The pendant measures 5 cm by 3.5 cm by 3 cm. Its weight is 60 gram.

Traditional Tharu worship various gods in the form of animals such as dogs, crow, ox and cows. Such gods are seen in Hinduism. Every village has their own deity, commonly known as Bhuinyar. Tharu in East Nepal call their deity Gor-raja.
Most Tharu households own a statue of a traditional god. Family members often offer animal's blood sacrifices to appease the god. Animals such as pigeons and chickens are used for sacrificial purposes. Milk and silk cloth are also used. Many Tharu would also use the blood of one of the male members in the family for such rituals. Such rituals are conducted through ceremonies, and superficial cuts are made forehead, arms, throat, legs, and/or chest.

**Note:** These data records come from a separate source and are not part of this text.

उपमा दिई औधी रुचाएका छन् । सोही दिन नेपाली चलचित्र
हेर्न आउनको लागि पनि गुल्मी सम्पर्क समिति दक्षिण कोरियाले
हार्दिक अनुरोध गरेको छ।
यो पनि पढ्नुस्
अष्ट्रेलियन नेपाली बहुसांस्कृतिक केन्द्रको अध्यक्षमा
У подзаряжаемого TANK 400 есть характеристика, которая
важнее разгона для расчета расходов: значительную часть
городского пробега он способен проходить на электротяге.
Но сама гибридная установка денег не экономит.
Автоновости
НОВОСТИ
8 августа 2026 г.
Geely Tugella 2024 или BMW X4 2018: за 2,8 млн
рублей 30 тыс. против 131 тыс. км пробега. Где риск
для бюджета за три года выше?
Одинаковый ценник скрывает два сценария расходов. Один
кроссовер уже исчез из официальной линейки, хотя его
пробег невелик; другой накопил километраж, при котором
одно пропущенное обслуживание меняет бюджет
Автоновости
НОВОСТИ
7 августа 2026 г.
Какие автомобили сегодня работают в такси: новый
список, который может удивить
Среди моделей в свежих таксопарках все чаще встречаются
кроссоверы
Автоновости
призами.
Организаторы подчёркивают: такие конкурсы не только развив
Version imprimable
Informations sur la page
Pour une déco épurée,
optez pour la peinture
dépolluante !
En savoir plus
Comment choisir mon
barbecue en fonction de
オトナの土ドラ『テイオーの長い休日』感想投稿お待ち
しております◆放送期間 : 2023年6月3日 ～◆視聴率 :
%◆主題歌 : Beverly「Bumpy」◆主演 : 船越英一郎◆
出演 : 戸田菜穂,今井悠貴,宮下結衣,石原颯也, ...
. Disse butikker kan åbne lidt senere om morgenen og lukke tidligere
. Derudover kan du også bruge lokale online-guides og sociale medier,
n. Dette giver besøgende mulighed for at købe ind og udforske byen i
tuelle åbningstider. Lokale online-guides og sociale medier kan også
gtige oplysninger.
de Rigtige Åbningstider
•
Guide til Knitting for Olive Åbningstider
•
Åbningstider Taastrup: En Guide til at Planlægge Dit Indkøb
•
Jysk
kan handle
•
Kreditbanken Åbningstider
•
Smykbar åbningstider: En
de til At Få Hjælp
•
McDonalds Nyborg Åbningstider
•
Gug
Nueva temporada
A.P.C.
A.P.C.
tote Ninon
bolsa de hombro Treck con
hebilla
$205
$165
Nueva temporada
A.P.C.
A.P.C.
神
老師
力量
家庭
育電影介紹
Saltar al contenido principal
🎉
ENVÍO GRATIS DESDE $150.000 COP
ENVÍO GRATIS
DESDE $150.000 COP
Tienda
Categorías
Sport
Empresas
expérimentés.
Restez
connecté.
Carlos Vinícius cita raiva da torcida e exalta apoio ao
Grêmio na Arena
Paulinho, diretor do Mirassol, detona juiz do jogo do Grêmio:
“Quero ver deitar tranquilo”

The gods are believed to have the ability to heal diseases and sickness. According to traditional legend, gods are given a bhakal, a promise of something, on condition that the sickness is cured, in any events of misfortunes, plagues and horror dreams. A relative's death is an event of great significance among Tharu, and rituals conducted varies in accordance to regions.

Tharu would approach shamans as doctors, known as Guruba. Such shamans use Buddhist medicines to cure illness. Shamans will also try to appease gods through incantations, beating drums and offering sacrifices. The Tharu believe sickness comes when the gods are displeased, and the demons are at work.